A robust economy and several high-profile donations marked a boom year for philanthropy, with Americans giving $10 billion more to charities in 1997 than the year before.
Gifts to international-aid groups saw the sharpest increase, rising 15 percent to $1.96 billion, according to a report released Wednesday. But religious organizations maintained their position at the top of the charity heap, receiving $74.97 billion, or about half of all 1997 donations.And as in years past, individuals made the vast majority of donations, dramatically outgiving corporations and foundations.
Americans gave $143.46 billion to charities in 1997, an increase of 7.5 percent from 1996, according to the American Association of Fund-Raising Counsel's Trust for Philanthropy. When adjusted for inflation, the increase was 5.1 percent.

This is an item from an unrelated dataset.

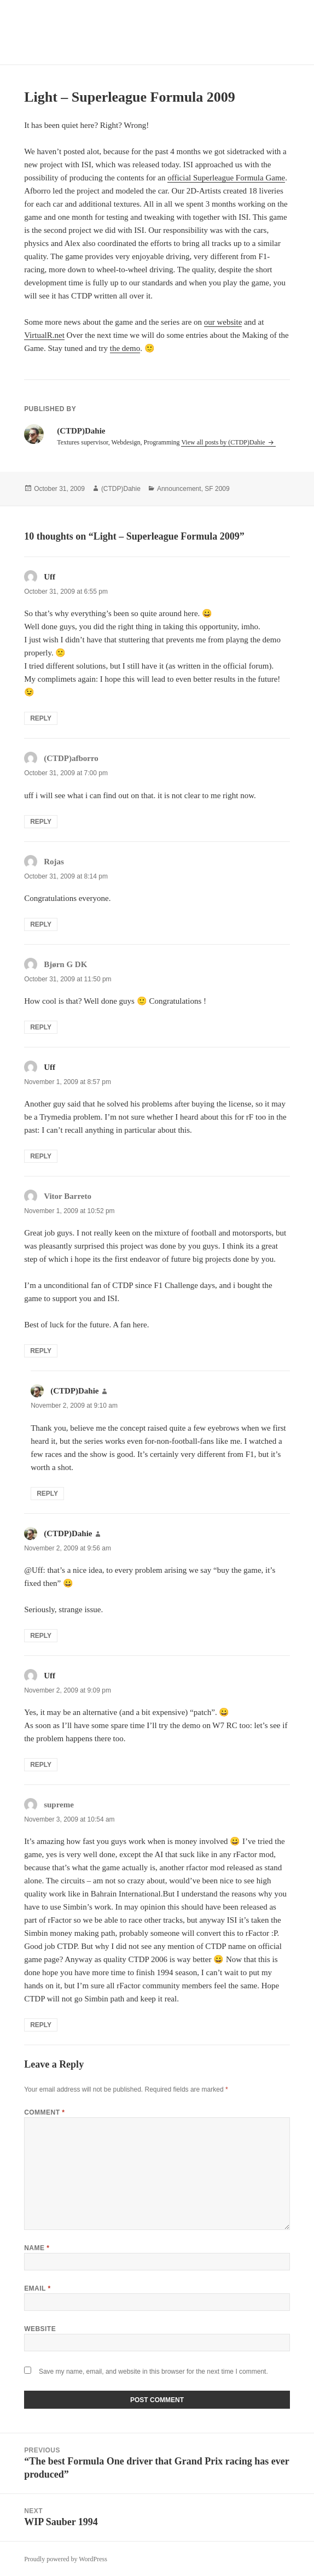 This screenshot has height=2576, width=314. What do you see at coordinates (153, 2371) in the screenshot?
I see `Save my name, email, and website in this browser for the next time I comment.` at bounding box center [153, 2371].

"This was one of the best years in at least a decade," said Ann Kaplan, the group's research director. "These two years have just been very, very good years."
The 1997 rise followed a similar increase in 1996. There was little or no growth in charitable giving in the early '90s, largely as a result of the economic recession.
Kaplan attributed the giving boom to a strong economy and publicity given to several big donations.
"It's been fairly regularly that you just open the newspaper and see multi-million-dollar gifts," she said. "Not only do people have more, and the economy is in such good shape, but there seems to be also a climate for increased giving."
Media mogul Ted Turner announced in September that he planned to give $1 billion to the United Nations, and financier George Soros donated a total of $540 million to a variety of causes during the year.
One area where donations were down was to arts and cultural organizations, which received $10.62 billion, a 2.8 percent drop.
Contributions in 1997 to religious groups and congregations, which traditionally receive the greatest share of Americans' largess, were up 6.1 percent from 1996.
Educational organizations received the second-biggest piece of the charity pie, netting $21.51 billion, or 13.5 percent of all donations. That was an increase of 12.3 percent from 1996.
Health organizations received $14.03 billion, a 1 percent increase from 1996 and 8.8 percent of total 1997 gifts.